PANews reported on May 29 that, according to Greeks.live, options settlement data on May 29 showed that 84,000 BTC options expired with a put-call ratio of 0.88, a maximum price threshold of $75,000, and a notional value of $6.2 billion; 639,000 ETH options expired with a put-call ratio of 0.81, a maximum price threshold of $2,200, and a notional value of $1.28 billion.
This week, Bitcoin quickly fell below $75,000, with both BTC and ETH facing large expiration dates. However, due to the rapid decline, the market failed to find support at the "biggest pain point." Only 20% of options expired this month, and after expiration, the concentration of June options holdings surged to 40%. Bulls failed to regain key positions before settlement, struggling to find support at the key price level on GEX. Risk appetite continued to decline this week, with altcoins and ETH beta facing more significant pressure. Without new catalysts, short-term implied volatility (IV) is likely to fall after settlement.

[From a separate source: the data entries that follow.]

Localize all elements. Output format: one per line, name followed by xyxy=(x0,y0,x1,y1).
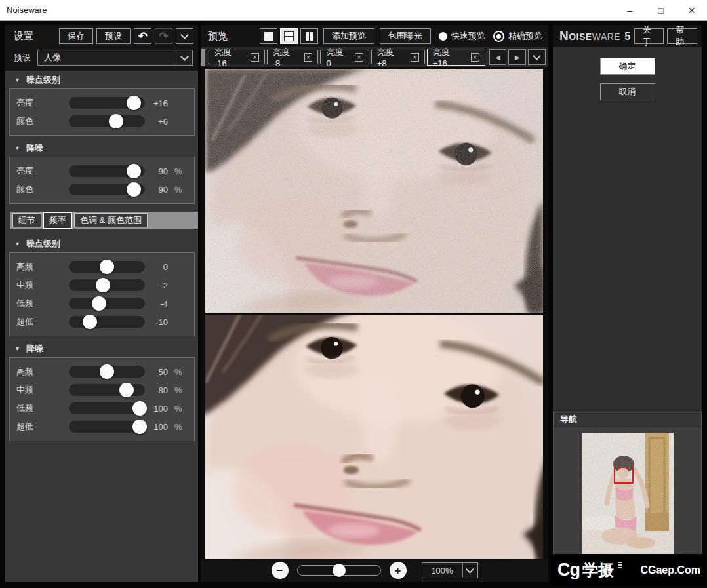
preview-tab-minus16[interactable]: 亮度 -16 × xyxy=(209,50,265,64)
zoom-level-select[interactable]: 100% xyxy=(422,562,478,578)
preset-select[interactable]: 人像 xyxy=(37,50,193,66)
section-freq-noise-level-header[interactable]: ▼ 噪点级别 xyxy=(5,235,198,252)
slider-thumb[interactable] xyxy=(119,383,134,397)
section-freq-reduction-header[interactable]: ▼ 降噪 xyxy=(5,340,198,357)
fast-preview-radio[interactable]: 快速预览 xyxy=(439,30,485,42)
slider-thumb[interactable] xyxy=(109,114,123,128)
slider-thumb[interactable] xyxy=(132,401,147,416)
slider-row: 超低 -10 xyxy=(16,313,188,331)
color-level-slider[interactable] xyxy=(69,115,145,127)
slider-value: 90 xyxy=(145,185,169,195)
ultra-low-reduction-slider[interactable] xyxy=(69,421,145,433)
watermark-logo-latin: Cg xyxy=(557,560,580,580)
slider-unit: % xyxy=(169,385,188,395)
slider-value: -2 xyxy=(145,281,169,290)
slider-row: 高频 0 xyxy=(16,258,188,276)
close-icon[interactable]: × xyxy=(304,53,313,62)
section-noise-level-header[interactable]: ▼ 噪点级别 xyxy=(5,71,198,88)
preview-tab-minus8[interactable]: 亮度 -8 × xyxy=(267,50,319,64)
slider-thumb[interactable] xyxy=(127,96,141,110)
mid-freq-level-slider[interactable] xyxy=(69,279,145,291)
luminance-reduction-slider[interactable] xyxy=(69,165,145,177)
high-freq-level-slider[interactable] xyxy=(69,261,145,273)
mid-freq-reduction-slider[interactable] xyxy=(69,384,145,396)
zoom-slider[interactable] xyxy=(297,565,381,576)
add-preview-button[interactable]: 添加预览 xyxy=(323,28,374,44)
help-button[interactable]: 帮助 xyxy=(667,28,697,44)
redo-button[interactable]: ↷ xyxy=(155,28,172,44)
tab-scroll-left-button[interactable]: ◀ xyxy=(489,49,507,65)
minimize-button[interactable]: – xyxy=(615,0,645,20)
close-icon[interactable]: × xyxy=(251,53,259,62)
ultra-low-level-slider[interactable] xyxy=(69,316,145,328)
tab-frequency[interactable]: 频率 xyxy=(43,212,72,229)
chevron-down-icon xyxy=(466,565,474,574)
preview-image-denoised[interactable] xyxy=(205,315,543,559)
slider-label: 高频 xyxy=(16,261,69,273)
close-button[interactable]: ✕ xyxy=(676,0,707,20)
tab-tonal-color-range[interactable]: 色调 & 颜色范围 xyxy=(74,213,148,227)
denoised-face-art xyxy=(205,315,543,559)
horizontal-split-view-button[interactable] xyxy=(280,28,298,44)
preview-image-noisy[interactable] xyxy=(205,69,543,313)
preview-tab-plus16[interactable]: 亮度 +16 × xyxy=(427,49,485,66)
tab-detail[interactable]: 细节 xyxy=(12,213,41,227)
slider-thumb[interactable] xyxy=(96,278,110,292)
slider-thumb[interactable] xyxy=(127,164,141,178)
freq-reduction-group: 高频 50 % 中频 80 % 低频 xyxy=(9,357,195,441)
low-freq-level-slider[interactable] xyxy=(69,298,145,309)
zoom-level-value: 100% xyxy=(422,566,462,576)
tab-scroll-right-button[interactable]: ▶ xyxy=(508,49,526,65)
app-body: 设置 保存 预设 ↶ ↷ 预设 人像 xyxy=(0,21,707,588)
preset-select-chevron[interactable] xyxy=(176,50,192,65)
luminance-level-slider[interactable] xyxy=(69,97,145,109)
window-title: Noiseware xyxy=(0,5,47,15)
ok-button[interactable]: 确定 xyxy=(600,58,655,75)
navigator-scene-art xyxy=(582,433,674,554)
close-icon[interactable]: × xyxy=(355,53,363,62)
slider-thumb[interactable] xyxy=(92,296,106,311)
watermark-bar: Cg 学摄 CGaep.Com xyxy=(551,554,707,586)
slider-thumb[interactable] xyxy=(127,182,141,197)
preview-tab-plus8[interactable]: 亮度 +8 × xyxy=(371,50,425,64)
zoom-in-button[interactable]: + xyxy=(390,562,407,579)
low-freq-reduction-slider[interactable] xyxy=(69,402,145,414)
watermark-site: CGaep.Com xyxy=(640,564,700,576)
single-view-button[interactable] xyxy=(260,28,277,44)
maximize-button[interactable]: □ xyxy=(645,0,676,20)
slider-thumb[interactable] xyxy=(100,260,114,274)
undo-button[interactable]: ↶ xyxy=(134,28,152,44)
cancel-button[interactable]: 取消 xyxy=(600,83,655,100)
tab-menu-button[interactable] xyxy=(528,49,546,65)
close-icon[interactable]: × xyxy=(471,53,479,62)
slider-row: 低频 -4 xyxy=(16,294,188,313)
slider-value: -10 xyxy=(145,317,169,327)
section-reduction-header[interactable]: ▼ 降噪 xyxy=(5,139,198,157)
tab-label: 亮度 +16 xyxy=(433,47,466,68)
close-icon[interactable]: × xyxy=(411,53,419,62)
preset-button[interactable]: 预设 xyxy=(96,28,131,44)
color-reduction-slider[interactable] xyxy=(69,184,145,195)
navigator-thumbnail[interactable] xyxy=(582,433,674,554)
settings-header: 设置 保存 预设 ↶ ↷ xyxy=(5,25,198,47)
bracketing-button[interactable]: 包围曝光 xyxy=(380,28,431,44)
slider-label: 颜色 xyxy=(16,115,69,127)
slider-thumb[interactable] xyxy=(100,364,114,379)
preset-menu-button[interactable] xyxy=(176,28,193,44)
chevron-down-icon xyxy=(180,52,189,61)
zoom-select-chevron[interactable] xyxy=(462,563,477,578)
save-button[interactable]: 保存 xyxy=(59,28,93,44)
high-freq-reduction-slider[interactable] xyxy=(69,366,145,378)
section-title: 噪点级别 xyxy=(26,74,60,86)
slider-thumb[interactable] xyxy=(132,420,147,434)
about-button[interactable]: 关于 xyxy=(634,28,664,44)
zoom-slider-thumb[interactable] xyxy=(333,564,346,577)
logo-ware: WARE xyxy=(592,31,620,42)
navigator-selection-rect[interactable] xyxy=(614,467,634,484)
accurate-preview-radio[interactable]: 精确预览 xyxy=(493,30,542,42)
slider-thumb[interactable] xyxy=(83,315,97,329)
preview-tab-0[interactable]: 亮度 0 × xyxy=(320,50,369,64)
navigator-header: 导航 xyxy=(553,412,702,427)
vertical-split-view-button[interactable] xyxy=(300,28,318,44)
zoom-out-button[interactable]: − xyxy=(272,562,289,579)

Looking at the main options data, the PCRs for BTC/ETH are 0.88 and 0.81 respectively, which isn't considered extremely bearish. The market hadn't previously made large-scale bets on a one-sided plunge, maintaining a neutral to slightly defensive stance overall. Skew volatility was low, indicating more profit-taking from previous accumulation. Implied volatility (IV) for major maturities rebounded slightly, but remains below 35% across the board, suggesting there's almost no room for further decline. The market's next focus is on whether funds can flow back in, and whether BTC can regain $75,000 and ETH can recover $2,100. The settlement appears to be a "bearish profit-taking" event—large amounts of maturing assets were realized, but both BTC and ETH are trading below their biggest resistance levels, indicating that the dominant force this week wasn't chasing rallies, but rather risk contraction and bullish retreat. The market's bullish momentum is currently very fragile.